Когда дело доходит до определения целей войны, можно быть уверенными лишь в одном: если выживем, придется сражаться. Мы заявляем также, что надеемся на собственную готовность не только сражаться, но и пользоваться свободой – в этом отличие человека от животного. Если мы думаем, что наш вклад в развитие больше, чем наших врагов, есть все шансы на мировое одобрение, но не стоит отказываться от битвы, в которой есть шанс погибнуть.

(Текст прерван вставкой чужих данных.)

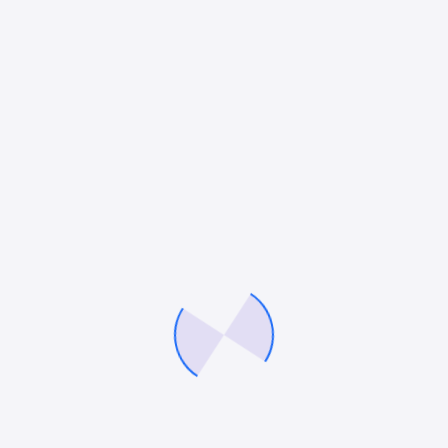
DIGITAL MARKETING
,
PPC
,
SEO
,
SOCIAL MEDIA MARKETING
Finding the Right PPC Marketing Agency in
New York: A Guide to Unlocking Business
Growth
If you’re a business owner looking to grow your
brand, enhance visibility, and drive a high return on
investment (ROI), pay-per-click (PPC) advertising is
the solution you need. In today’s…
Mitesh Patel
April 28, 2025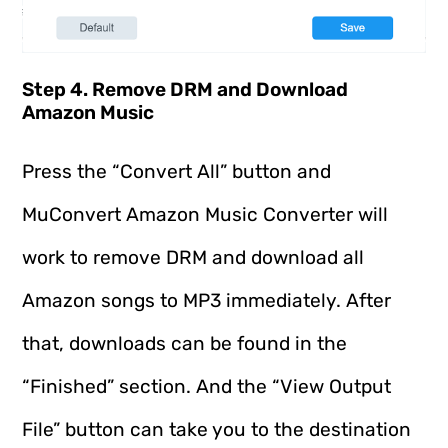
Step 4. Remove DRM and Download
Amazon Music
Press the “Convert All” button and
MuConvert Amazon Music Converter will
work to remove DRM and download all
Amazon songs to MP3 immediately. After
that, downloads can be found in the
“Finished” section. And the “View Output
File” button can take you to the destination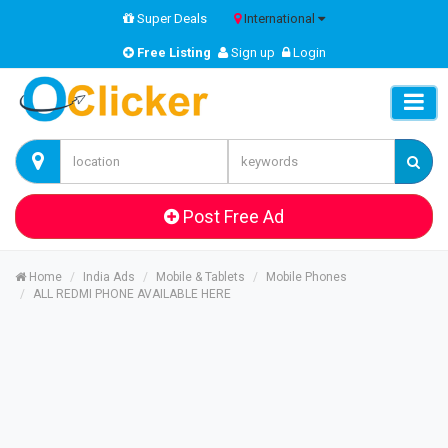
Super Deals
International
Free Listing
Sign up
Login
Post Free Ad
Home
India Ads
Mobile & Tablets
Mobile Phones
ALL REDMI PHONE AVAILABLE HERE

Наша первая цель – победить в войне. Настраиваясь на победу, мы сталкиваемся с трудной задачей возвращения собственной свободы и восстановления парламентской системы и демократического образа жизни, включая механизм необоснованного свержения политических деятелей. Это вторая цель войны. Третья – необходимость быть готовыми принять тот факт, что враждебные страны на самом деле развиты. Есть надежда, что многие немцы и итальянцы, демонстрирующие на данный момент подростковую незрелость, смогут «вырасти» и достичь зрелости. Только при условии, что немецкий народ достигнет зрелости, мы сможем подвести его к мысли о свободе.
По моему мнению, полезно сказать чуть больше на тему победы в войне и о ее первой цели. В данной конкретной войне победа означает необходимость разоблачения любой пропаганды. Наша задача – подвергать сомнению любые обращенные к нам слова. Именно по этой причине те, кто выступает за пропаганду с нашей стороны, вызывает у нас больше подозрения, чем обожания. Пропаганда – неотъемлемая часть военной кампании, но сейчас важно, что мы должны одержать именно военную, а не моральную победу.

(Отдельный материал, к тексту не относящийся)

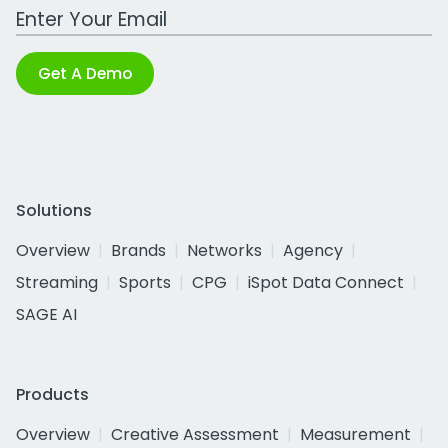
Work Email Address
Get A Demo
Solutions
Overview
Brands
Networks
Agency
Streaming
Sports
CPG
iSpot Data Connect
SAGE AI
Products
Overview
Creative Assessment
Measurement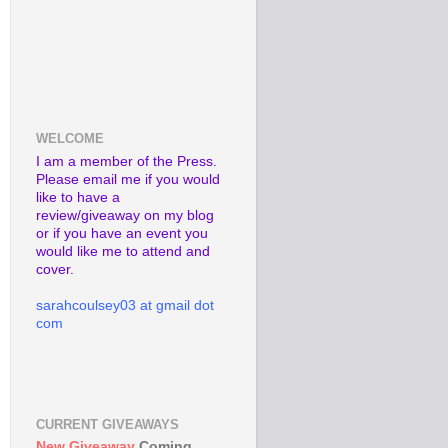
WELCOME
I am a member of the Press.
Please email me if you would
like to have a
review/giveaway on my blog
or if you have an event you
would like me to attend and
cover.
sarahcoulsey03 at gmail dot
com
CURRENT GIVEAWAYS
New Giveaway
Coming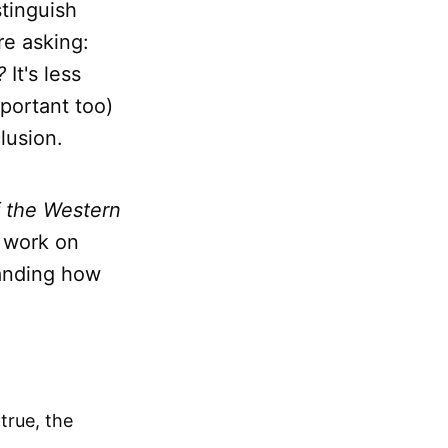
tinguish
e asking:
?
It's less
portant too)
lusion.
f the Western
s work on
tanding how
true, the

Самая большая надежда заключается в том, что война закончится сразу по окончании военных действий. Если выигравшая сторона докажет свое вооруженное превосходство, проигравший все равно сможет высоко держать голову. Сражаться и проиграть для человека ничем не хуже, чем сражаться и победить.
Кто-то захочет высказать уверенность в том, что победит Германия, ее победа будет говорить о явном, а не напускном военном превосходстве, а если победим мы, на что очень надеемся, – то тоже благодаря военному превосходству.

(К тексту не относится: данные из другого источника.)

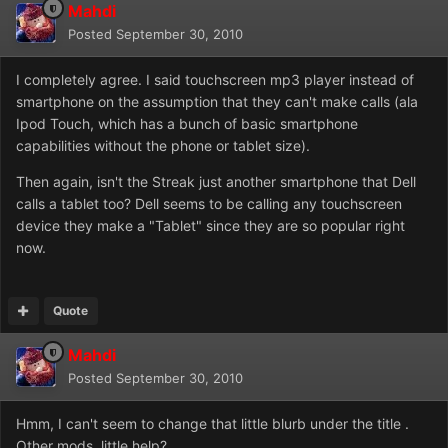
Mahdi
Posted
September 30, 2010
I completely agree. I said touchscreen mp3 player instead of
smartphone on the assumption that they can't make calls (ala
Ipod Touch, which has a bunch of basic smartphone
capabilities without the phone or tablet size).
Then again, isn't the Streak just another smartphone that Dell
calls a tablet too? Dell seems to be calling any touchscreen
device they make a "Tablet" since they are so popular right
now.
Quote
Mahdi
Posted
September 30, 2010
Hmm, I can't seem to change that little blurb under the title .
Other mods, little help?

Если, однако, еще до того, как установлено неоспоримое вооруженное превосходство, стороны заключили притворное перемирие, опять придется иметь дело с чувством вины по поводу развязывания войны – и мир будет недолгим.
О ценности войны говорят мало, и это неудивительно: мы столько знаем об ужасах, ее сопровождающих. Но вполне возможно, что реальная битва между Германией и Великобританией может ускорить достижение зрелости обеими сторонами. Мы стремимся достичь предела насыщения, то есть получить удовлетворение в военном конфликте и добиться взаимного уважения между сторонами-участниками, чего никогда не произойдет между пропагандистами и контрпропагандистами, а также, как это ни странно, между пацифистами и непацифистами. По взаимной договоренности между зрелыми людьми, вступившими в схватку друг с другом, может быть заключен мир на несколько десятков лет, пока не подрастет новое поколение, способное решать проблемы по-своему. Речь не идет о распределении ответственности за развязывание военного конфликта – в равной степени виноваты все. Ведь мир означает бессилие, если только он не является результатом борьбы и смертельного риска.